The other stories int his collection were quite nice as well, but they felt more like additional material to the first two novellas, rather than something that can stand on its own. Salissay’s Laundries was charming insofar as it is written by an investigative jorunalist who infiltrates a place that is said to “disappear” women and/or their unborn children. The Valwolde is supposed to be involved, but we all know that’s just fairy stories…
In Longergreen, we jump forward in time and learn how the world (and some characters we’ve met earlier) have changed. I really can’t say much about it without spoiling, but I found it a very touching, quiet tale that would have rounded up the collection beautifully.

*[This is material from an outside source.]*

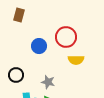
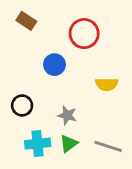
brown rectangle: (19, 15) -> (26, 21), turned -72
red circle: (66, 37) -> (84, 34), moved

But Cooney ends things on a lighter note with Susurra to the Moon. Here, we meet a character from the first story again as well as someone from Desdemona and the Deep. Things haven’t only changed in our world, but the Valwode has evolved as well. And so we meet two queens of that Kingdom Below as they enjoy each other and make silly plans about how they want to go to the moon. It’s a cute little story but it didn’t touch me nearly as much as the ones about Elliot, Gideon, and Ana.

I love how interconnected Cooney’s work is (a play called Bone Swans is mentioned in this collection, which happens to be a real book in our word) and how she writes about artists. Whether it’s Elliot and his paintings, Gideon and his statues, or Ana and her writing – Cooney manages to make them all feel like real artists, she makes their work come vibrantly alive thorugh her own art, and she made them all real, multi-faceted people. I adored both the friendship between these three as well as the strange love/hate relationship that Ana and Gideon have going on. The otherworldly characters were also amazingly done. A fairy queen who is thousands of years old shouldn’t behave like a regular homan and Cooney did a fantastic job making Nyx strange but still relatable enough for me to care about her.

If you like fairy stories, pretending to walk through walls between worlds, to meet magical beings at the chime of midnight, if you like art and beautiful words, then pick this up. It’s truly lovely and makes me all the more excited for Cooney’s second 2022 book (a big fat novel!) Saint Death’s Daughter.